When I visited
the brewery in Asheville, North Carolina, most of the beers that I had there were absolutely delicious. This reaffirms my belief that beer simply taste better whenever you're closer to the source and you get it fresh. Of course, this is particular to whichever style of beer you decided to try. Now that I'm back home, a double IPA sounds like it should be just about perfect here (having been given a bit of time to age).

The copper beer has enough head to bubble up and... there's the lacing of a beer that I have been longing for. The foam is a patchy and sticky substance that leaves splotches of big bubbles and trails tiny bubbles after them. The aroma is musty pine and citrus over a yeasty malt. I like
DIPAs, and I really expect to like this one a lot.

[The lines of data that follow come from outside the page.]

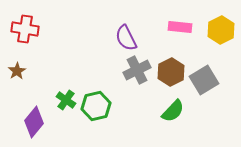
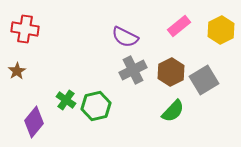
pink rectangle: moved 1 px left, 1 px up; rotated 45 degrees counterclockwise
purple semicircle: moved 1 px left, 1 px up; rotated 36 degrees counterclockwise
gray cross: moved 4 px left
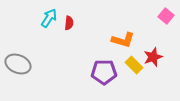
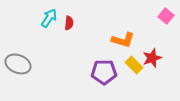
red star: moved 1 px left, 1 px down
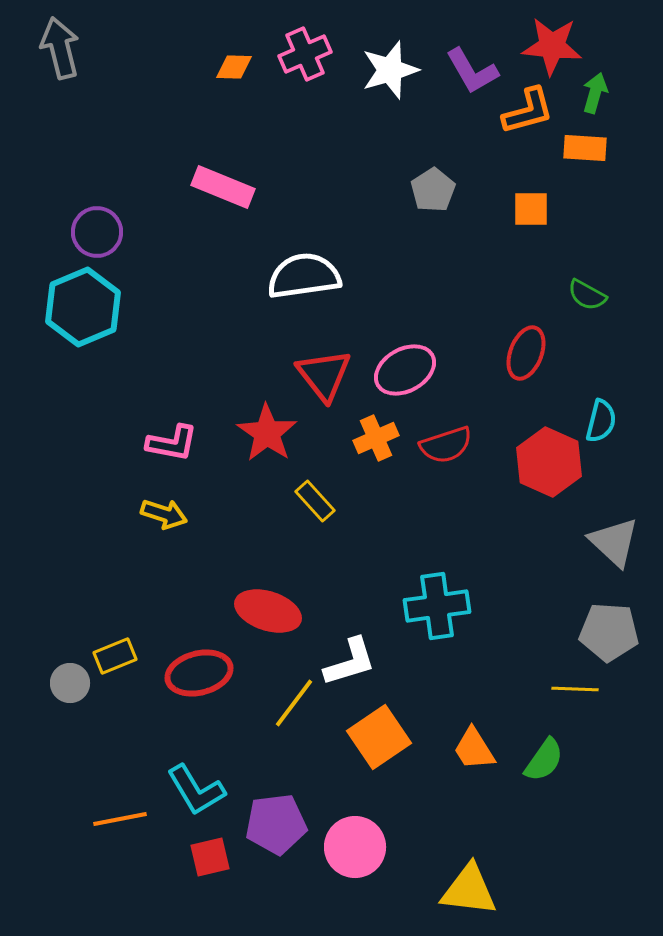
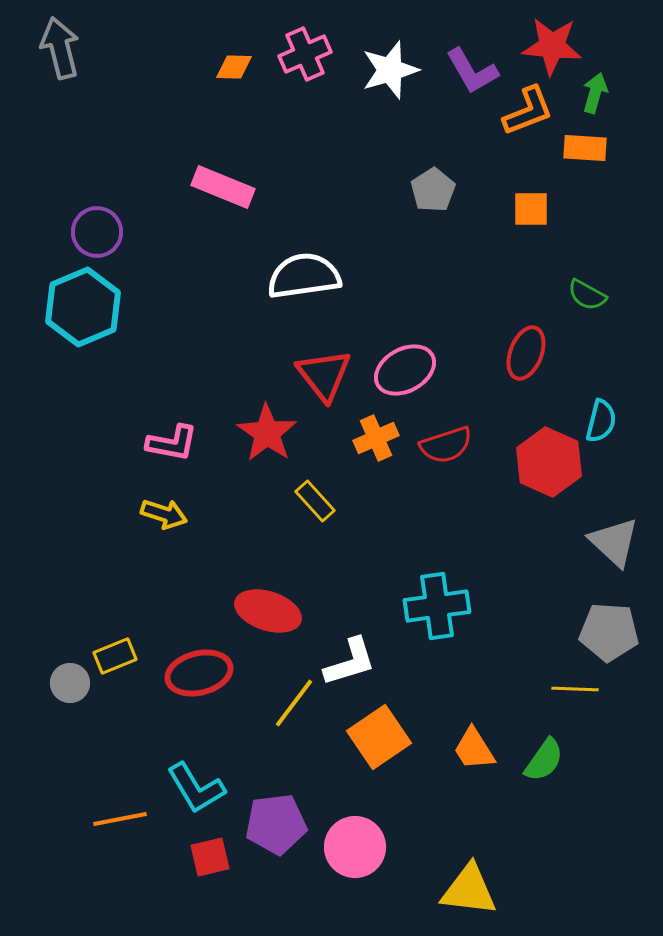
orange L-shape at (528, 111): rotated 6 degrees counterclockwise
cyan L-shape at (196, 790): moved 2 px up
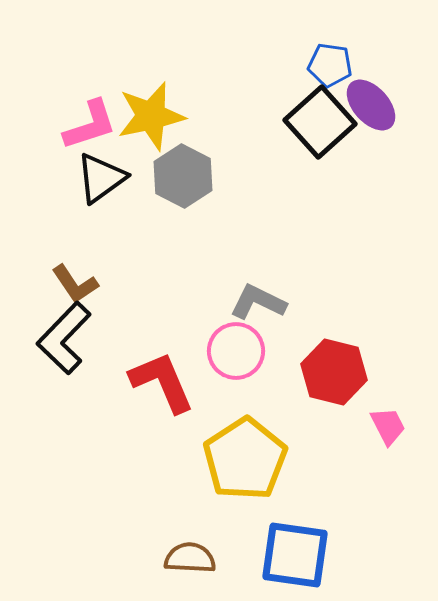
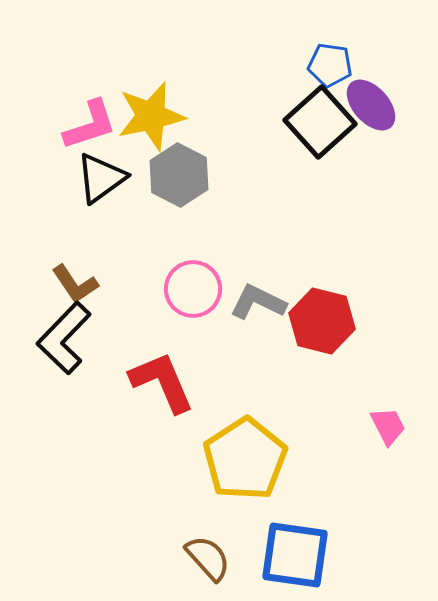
gray hexagon: moved 4 px left, 1 px up
pink circle: moved 43 px left, 62 px up
red hexagon: moved 12 px left, 51 px up
brown semicircle: moved 18 px right; rotated 45 degrees clockwise
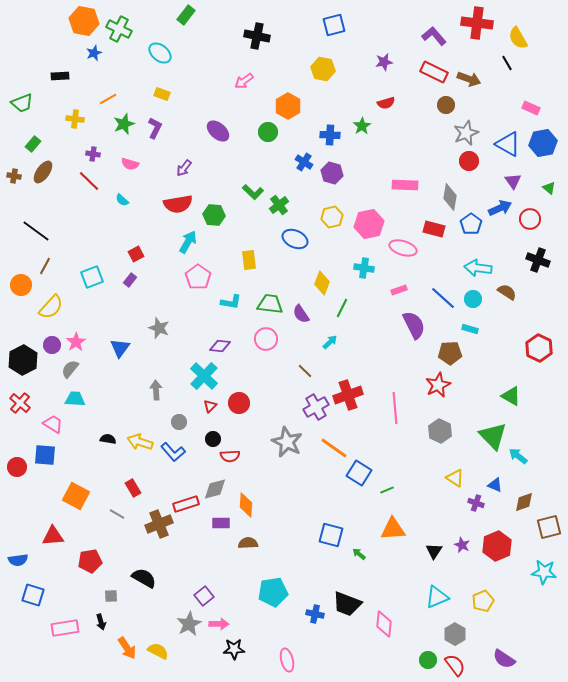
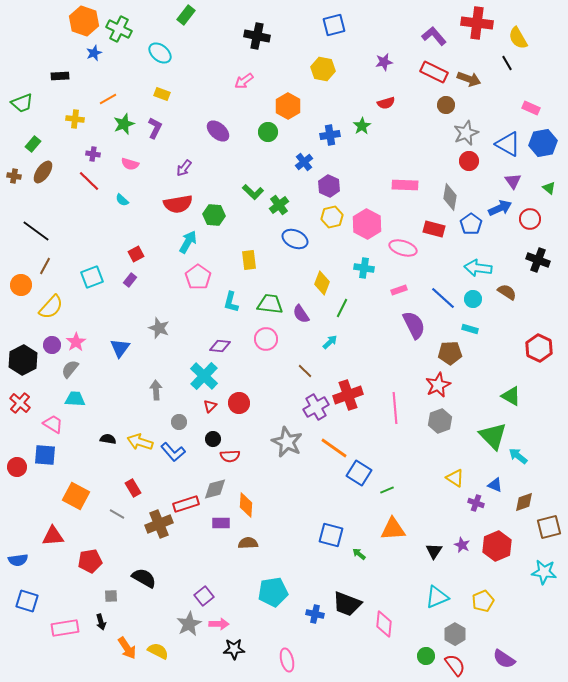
orange hexagon at (84, 21): rotated 8 degrees clockwise
blue cross at (330, 135): rotated 12 degrees counterclockwise
blue cross at (304, 162): rotated 18 degrees clockwise
purple hexagon at (332, 173): moved 3 px left, 13 px down; rotated 10 degrees clockwise
pink hexagon at (369, 224): moved 2 px left; rotated 20 degrees counterclockwise
cyan L-shape at (231, 302): rotated 95 degrees clockwise
gray hexagon at (440, 431): moved 10 px up; rotated 15 degrees clockwise
blue square at (33, 595): moved 6 px left, 6 px down
green circle at (428, 660): moved 2 px left, 4 px up
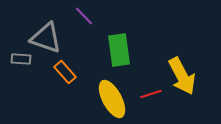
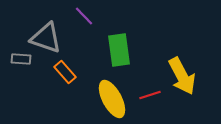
red line: moved 1 px left, 1 px down
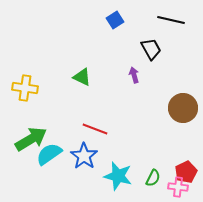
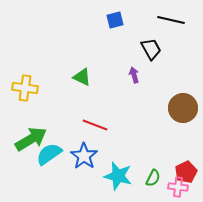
blue square: rotated 18 degrees clockwise
red line: moved 4 px up
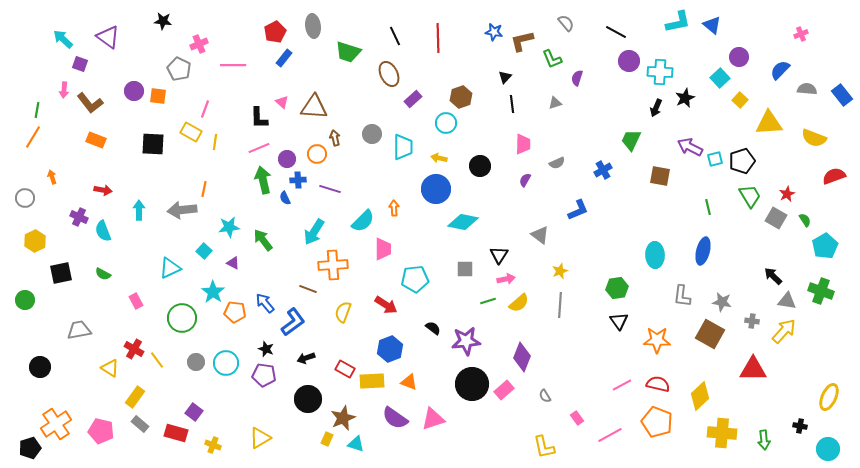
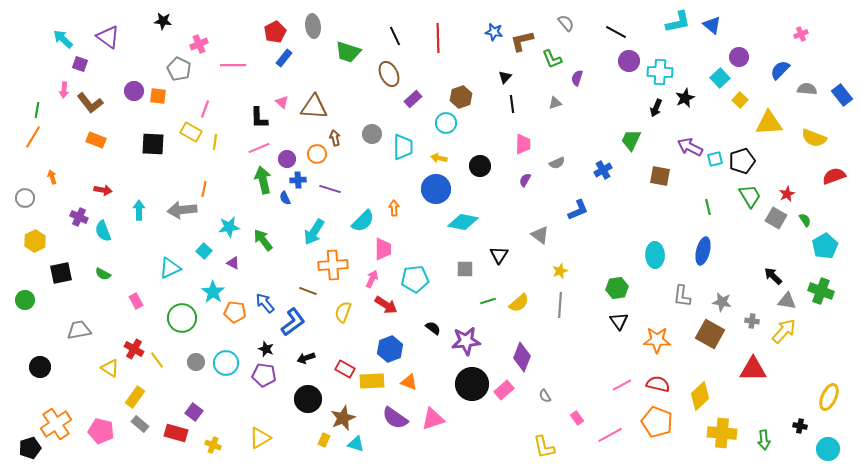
pink arrow at (506, 279): moved 134 px left; rotated 54 degrees counterclockwise
brown line at (308, 289): moved 2 px down
yellow rectangle at (327, 439): moved 3 px left, 1 px down
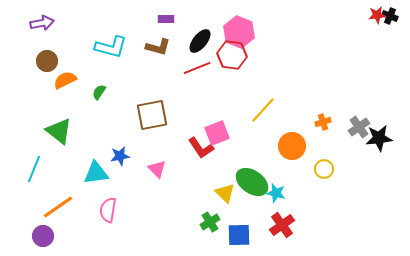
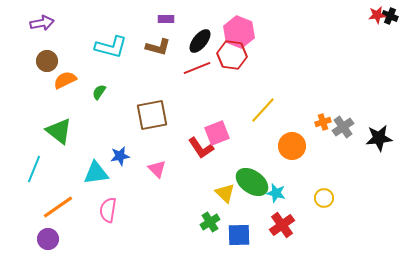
gray cross: moved 16 px left
yellow circle: moved 29 px down
purple circle: moved 5 px right, 3 px down
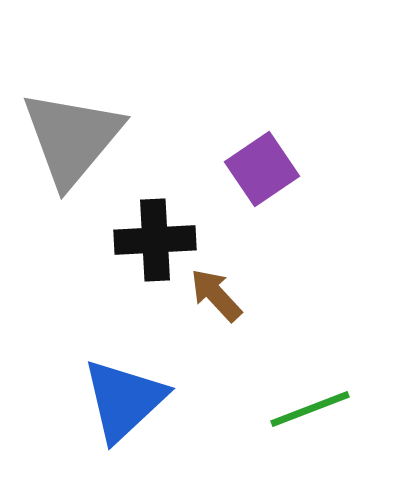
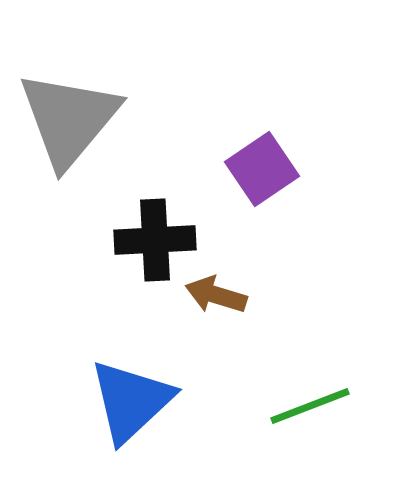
gray triangle: moved 3 px left, 19 px up
brown arrow: rotated 30 degrees counterclockwise
blue triangle: moved 7 px right, 1 px down
green line: moved 3 px up
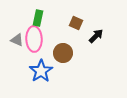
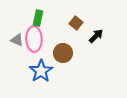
brown square: rotated 16 degrees clockwise
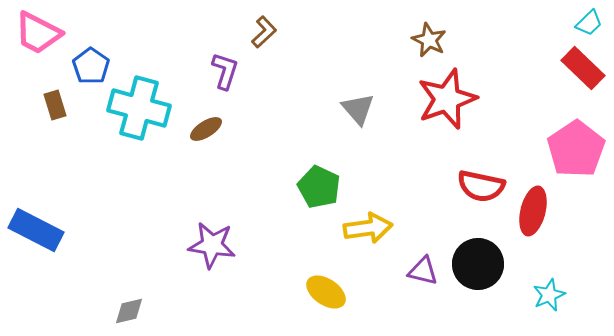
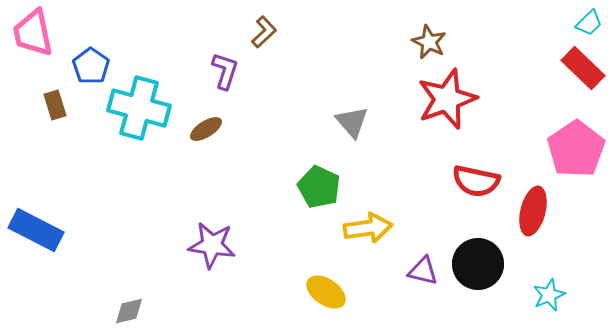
pink trapezoid: moved 5 px left; rotated 51 degrees clockwise
brown star: moved 2 px down
gray triangle: moved 6 px left, 13 px down
red semicircle: moved 5 px left, 5 px up
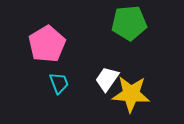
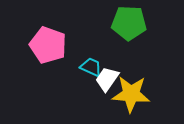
green pentagon: rotated 8 degrees clockwise
pink pentagon: moved 1 px right, 1 px down; rotated 21 degrees counterclockwise
cyan trapezoid: moved 32 px right, 16 px up; rotated 45 degrees counterclockwise
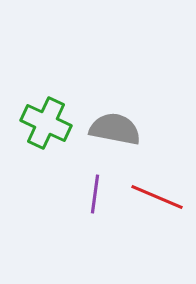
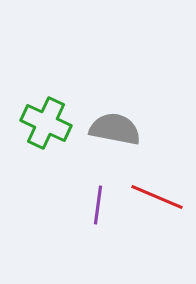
purple line: moved 3 px right, 11 px down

First sip is more pine than I expected, and it is rounded out by the meat of a heap of citrus fruits and that malt is sweetening everything up very nicely. The bitterness and tartness re-enter before it finishes up.
Tip-in is medium carbonation burn with orange and lemons zesting all over the place. The middle asserts a bread malt into the citrus and the pine starts scraping on the roof of the mouth while the carbonation stabs at the tongue. The finish is the musty yeast and the pine mixing to make a bitter stew that trails off into grains that are tinged with citrus.
Bottom Line: Not the best DIPA I've had, but it's still not terrible when it gets a bit of heat in it.